Quinze titres de champion d’Allemagne au XXIe siècle, dont huit consécutifs, le dernier en date acquis mardi: le Bayern Munich écrase la concurrence en Bundesliga grâce à un cocktail détonnant fondé sur l’argent, le recrutement et un esprit de famille désormais légendaire.
– Le « biz-Hoeness » modèle –
Le Bayern a réalisé le quatrième plus gros chiffre d’affaires d’Europe (660 millions d’euros, hors filiales) en 2019-2020 derrière Barcelone, le Real Madrid et Manchester United.
Le résultat de quatre décennies de travail de l’ancien président Uli Hoeness, dont la philosophie était claire: une croissance financée à 100% par les revenus propres (stade, droits TV, produits dérivés, sponsoring), aucune dette, et le refus obstiné de laisser entrer au capital des investisseurs majoritaires.
« Nous n’avons pas de mécènes, seulement des partenaires », claironnait-il fièrement avant de passer la main, fin 2019. Le Bayern appartient majoritairement à ses supporters, et ses sponsors principaux ne détiennent que 25% des parts.
Le « trésor de guerre » placé en banque, dans la droite ligne de la philosophie des entrepreneurs allemands d’après-guerre, a permis au club de se sortir dans trop de dommages de la crise du coronavirus.
– Des joueurs emblématiques –
Le Bayern s’efforce de recruter à long terme, et choisit ses joueurs sur la capacité à s’intégrer dans la « famille » bavaroise. Müller, Lewandowski, Boateng, Neuer sont des piliers, qui s’identifient totalement au club depuis des années, comme l’étaient Robben et Ribéry avant eux.
La nouvelle génération des Coman, Pavard, Gnabry ou Süle n’a pas non plus vocation à être revendue pour faire des plus-values. L’idée est de créer un noyau dur de cadres prêts à incarner l’esprit maison et à faire toute leur carrière en Bavière.
Dans cette optique, l’identité nationale est également importante pour les dirigeants: six des titulaires actuels sont allemands. Une rareté parmi les clubs du top-10 européen.
– « Mia san Mia » –
« Mia san Mia »: littéralement traduite du bavarois, la devise du club signifie: « Nous sommes Nous ».
Toute l’Allemagne connaît ces trois mots, qui synthétisent parfaitement l’âme du Bayern: une incroyable confiance en soi qui puise sa force dans les racines bavaroise pour les fans, ou une insupportable arrogance pour les anti-Bayern.
« Ce club est particulier », assure l’entraîneur Hansi Flick, « et notre +Mia san Mia+ est un atout lorsque nous négocions avec des joueurs qui sont aussi tentés d’aller autre part ».
Peu de clubs au monde cultivent à ce point le culte de la victoire. Comme au Real Madrid, seule la « gagne » est acceptable à Munich, et tout autre résultat est interprété comme le possible début d’une crise.
Mais ces dernières années est également apparu l’exigence d’un jeu attractif. « Lorsque j’étais joueur au Bayern, se rappelle Flick, seule la victoire comptait, même 1-0, la manière n’avait pas d’importance. Aujourd’hui, la seule victoire ne suffit plus. »
– Le gouvernement des anciens –
Comme dans la plupart des clubs, les entraîneurs ont une longévité limitée à Munich: Hansi Flick est le huitième sur le banc depuis dix ans.
Mais au sommet, la stabilité sur le très long terme est en revanche cultivée comme l’un des principaux ingrédients du succès. Le Bayern fonctionne comme un entreprise familiale, en ne recrutant comme dirigeants presque que des anciens joueurs du club.
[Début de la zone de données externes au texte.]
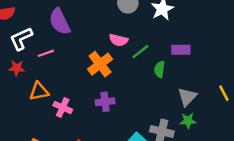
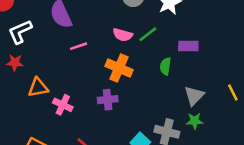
green line: (140, 52) -> (148, 34), moved
pink line: (46, 53) -> (79, 46), moved
orange cross: (100, 64) -> (119, 68), moved, turned -30

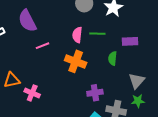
green line: (148, 34) -> (97, 34), turned 42
pink semicircle: (123, 35) -> (77, 35), turned 84
purple cross: (108, 100) -> (95, 93), moved

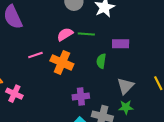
pink semicircle: (77, 35) -> (65, 34), turned 49
pink line: (43, 46) -> (35, 55), moved

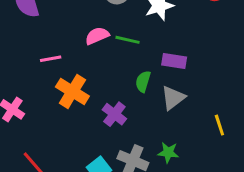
orange cross: (62, 62) -> (72, 91), moved
gray triangle: (125, 86) -> (173, 98), moved
purple cross: (81, 97) -> (114, 114), moved, turned 35

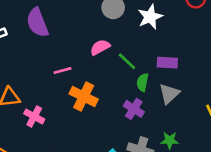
green line: (127, 40) -> (127, 61), moved, turned 36
purple cross: (114, 114) -> (134, 109), moved

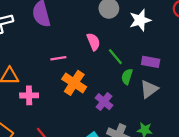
pink semicircle: (100, 47) -> (93, 42), turned 90
purple cross: (134, 109) -> (104, 102), moved
pink cross: (34, 116) -> (29, 95), turned -36

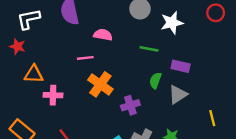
pink semicircle: (93, 42) -> (103, 35), moved, turned -60
green line: (115, 57) -> (149, 49), moved, turned -42
purple cross: (104, 102) -> (130, 105), turned 30

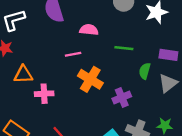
green line: (149, 49) -> (124, 48), moved

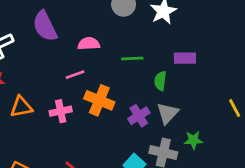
gray triangle: (168, 83) -> (168, 113), moved
pink cross: (44, 94) -> (61, 111), moved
Hoeness, triple vainqueur de la C1 dans les années 1970, est resté 40 ans aux manettes. Rummenigge, autre idole du club des années 1970-80 aujourd’hui président du directoire, est dans les instances dirigeantes depuis 1991. Son successeur désigné est Oliver Kahn, le légendaire gardien de but. Sans parler du directeur sportif Hasan Salihamidzic, également ancien joueur.
Seule entorse à la règle, l’homme qui a succédé à Hoeness à la présidence, Herbert Heiner, n’est pas une vieille gloire du club mais l’ancien patron d’Adidas. Mais il fait aussi un peu partie de la famille: après avoir échoué à devenir footballeur professionnel, il a passé sa vie dans le monde du sport et chez Adidas, l’un des sponsors principaux du club. A ce titre, il a longtemps siégé dans les instances dirigeantes du Bayern avant d’être élu président.